Task directions :: Exact copies of the records below are needed, free of pictures.

Data extract ::
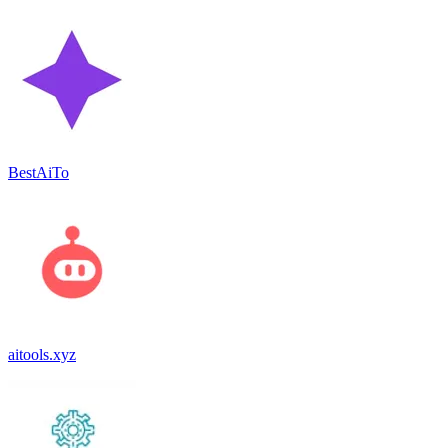
BestAiTo
aitools.xyz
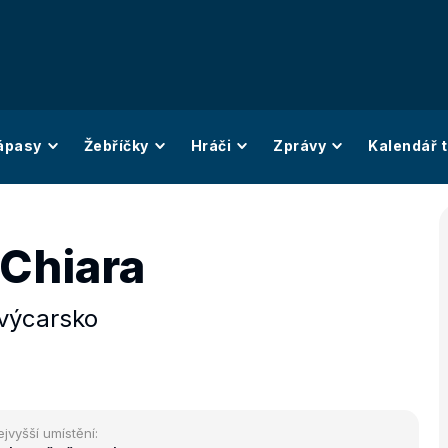
ápasy
Žebříčky
Hráči
Zprávy
Kalendář t
Chiara
výcarsko
ejvyšší umístění:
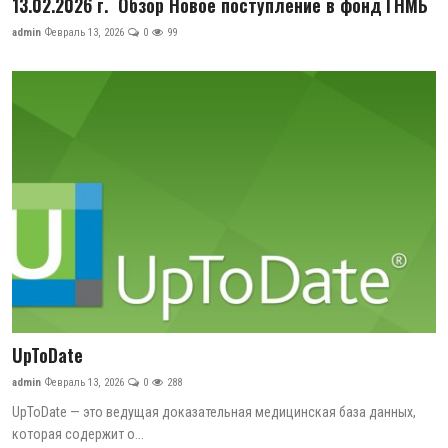
13.02.2026 г. Обзор Новое поступление в фонд ГНМБ
admin
Февраль 13, 2026
0
99
UpToDate
admin
Февраль 13, 2026
0
288
UpToDate — это ведущая доказательная медицинская база данных,
которая содержит о...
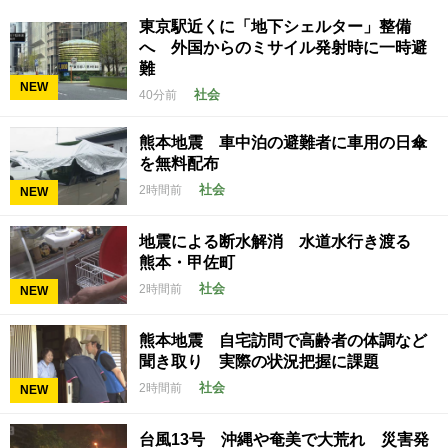
東京駅近くに「地下シェルター」整備
へ 外国からのミサイル発射時に一時避
難
NEW
社会
40分前
熊本地震 車中泊の避難者に車用の日傘
を無料配布
社会
2時間前
NEW
地震による断水解消 水道水行き渡る
熊本・甲佐町
社会
2時間前
NEW
熊本地震 自宅訪問で高齢者の体調など
聞き取り 実際の状況把握に課題
社会
2時間前
NEW
台風13号 沖縄や奄美で大荒れ 災害発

Task answer ::
BestAiTo
aitools.xyz
ápasy
Žebříčky
Hráči
Zprávy
Kalendář t
Chiara
výcarsko
ejvyšší umístění:
13.02.2026 г. Обзор Новое поступление в фонд ГНМБ
admin
Февраль 13, 2026
0
99
UpToDate
admin
Февраль 13, 2026
0
288
UpToDate — это ведущая доказательная медицинская база данных,
которая содержит о...
東京駅近くに「地下シェルター」整備
へ 外国からのミサイル発射時に一時避
難
NEW
社会
40分前
熊本地震 車中泊の避難者に車用の日傘
を無料配布
社会
2時間前
NEW
地震による断水解消 水道水行き渡る
熊本・甲佐町
社会
2時間前
NEW
熊本地震 自宅訪問で高齢者の体調など
聞き取り 実際の状況把握に課題
社会
2時間前
NEW
台風13号 沖縄や奄美で大荒れ 災害発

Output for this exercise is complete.